# What is expected
Please output the entries below from the line that contains "method, passing the URL and the headers for" through the final line, reproduced exactly and alone.

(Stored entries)
◆ ◆ ◆ ◆ ◆

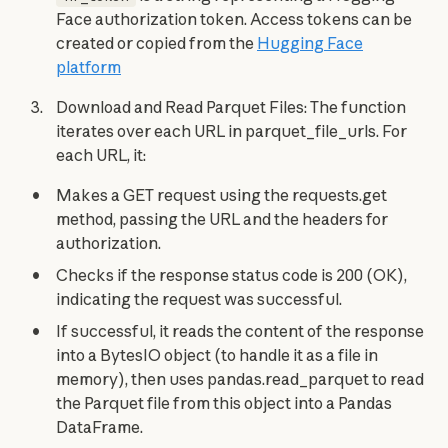
Face authorization token. Access tokens can be
created or copied from the
Hugging Face
platform
Download and Read Parquet Files: The function
iterates over each URL in parquet_file_urls. For
each URL, it:
Makes a GET request using the requests.get
method, passing the URL and the headers for
authorization.
Checks if the response status code is 200 (OK),
indicating the request was successful.
If successful, it reads the content of the response
into a BytesIO object (to handle it as a file in
memory), then uses pandas.read_parquet to read
the Parquet file from this object into a Pandas
DataFrame.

◆ ◆ ◆ ◆ ◆

# Response below
method, passing the URL and the headers for
authorization.
Checks if the response status code is 200 (OK),
indicating the request was successful.
If successful, it reads the content of the response
into a BytesIO object (to handle it as a file in
memory), then uses pandas.read_parquet to read
the Parquet file from this object into a Pandas
DataFrame.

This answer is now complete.